Available data —

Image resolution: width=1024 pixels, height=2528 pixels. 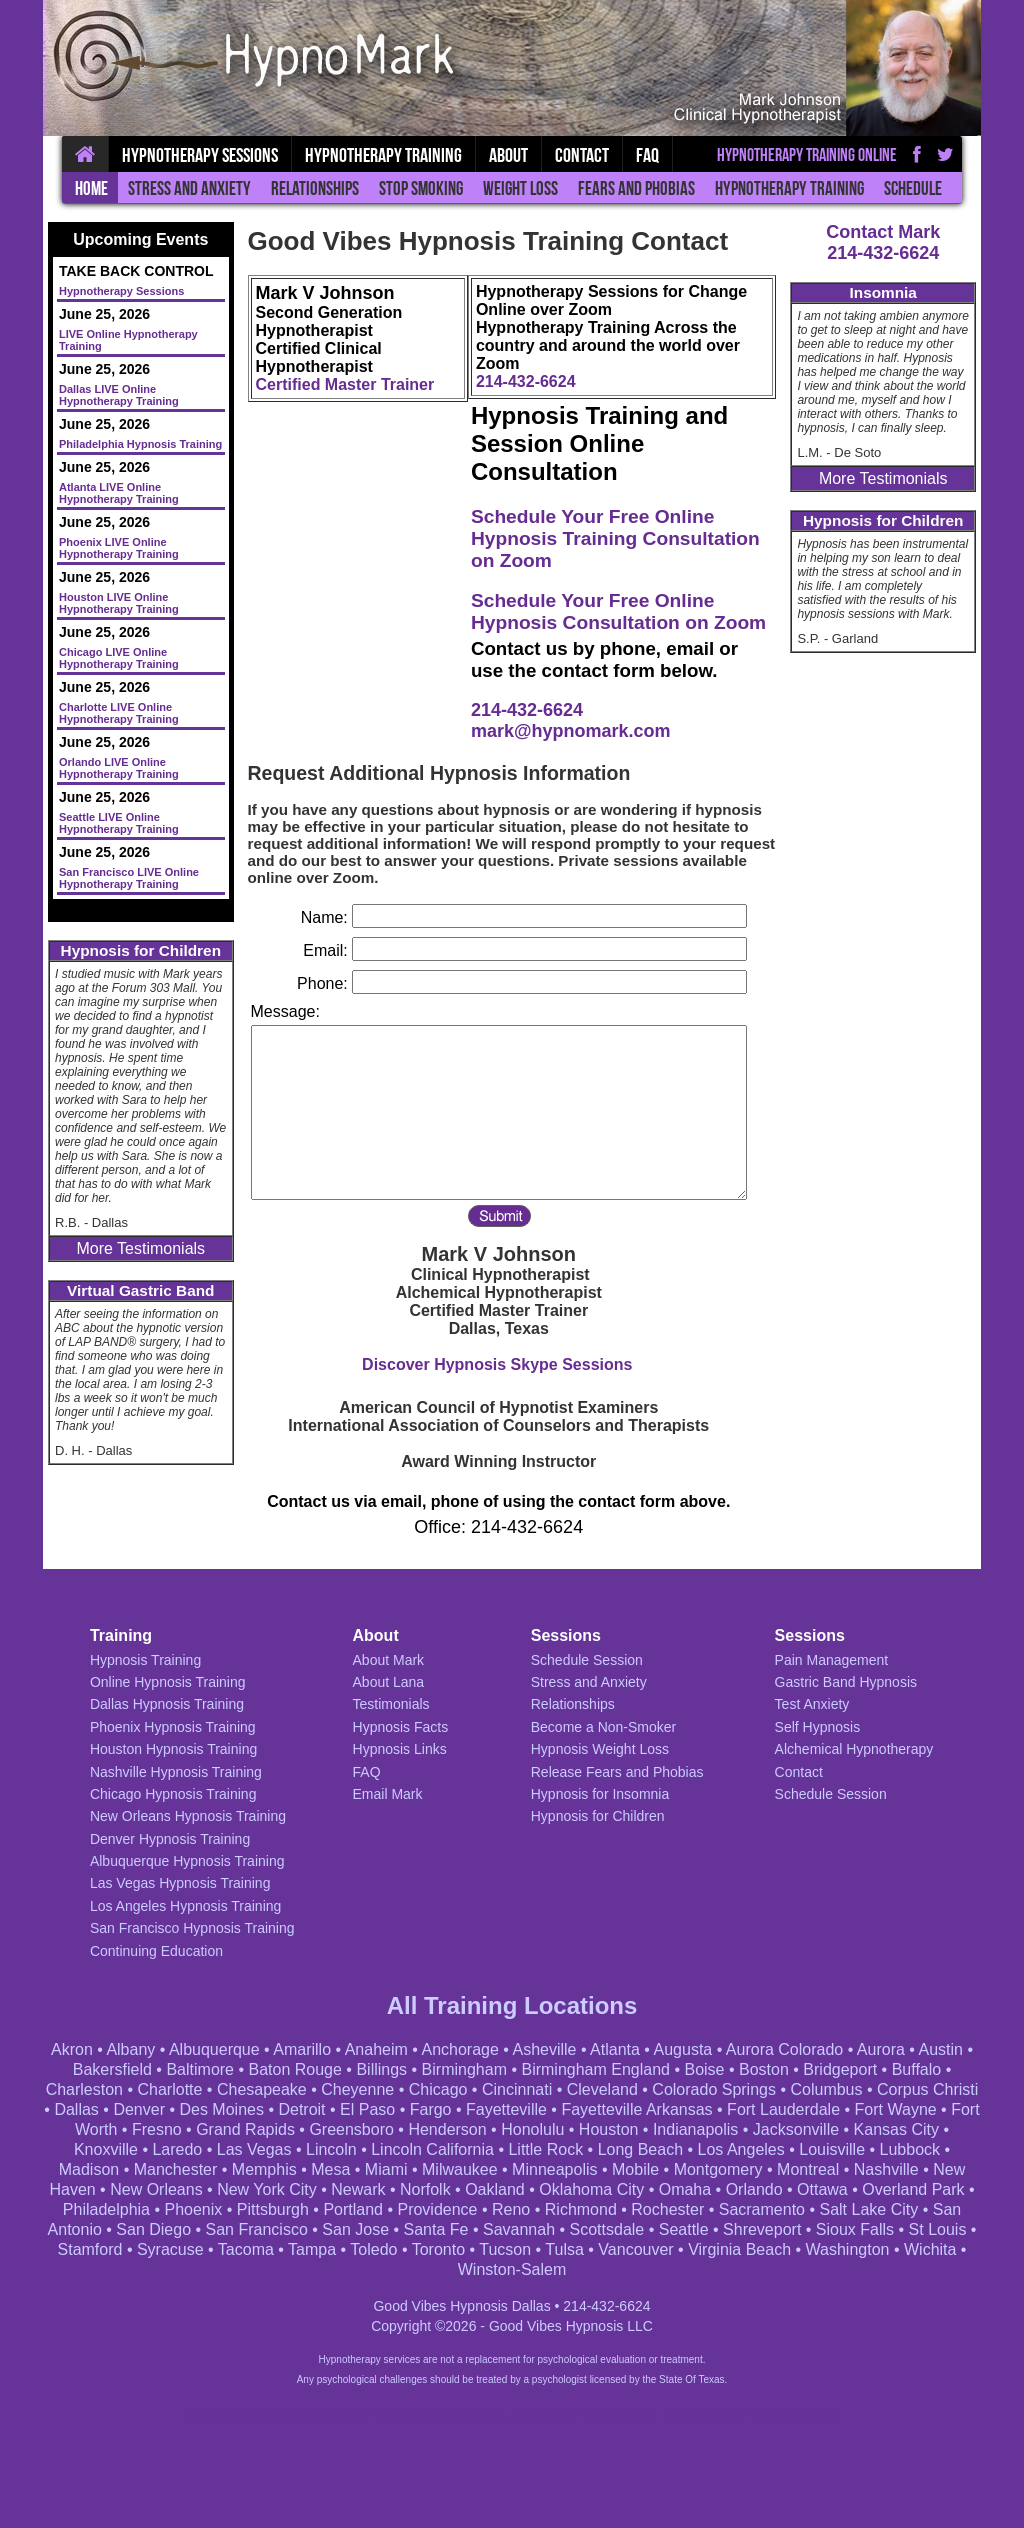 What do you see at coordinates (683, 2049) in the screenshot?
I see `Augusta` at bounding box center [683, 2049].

* * *

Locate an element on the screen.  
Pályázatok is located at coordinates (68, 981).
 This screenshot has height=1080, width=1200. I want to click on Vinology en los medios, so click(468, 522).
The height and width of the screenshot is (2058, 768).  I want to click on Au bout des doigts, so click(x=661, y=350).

What is being asked — Beginning with the line containing "Locate an element on the screen." and ending with the line containing "The height and", extract those lines exactly from the listing above, and only those.

Solution —
Locate an element on the screen.  
Pályázatok is located at coordinates (68, 981).
 This screenshot has height=1080, width=1200. I want to click on Vinology en los medios, so click(468, 522).
The height and width of the screenshot is (2058, 768).  I want to click on Au bout des doigts, so click(x=661, y=350).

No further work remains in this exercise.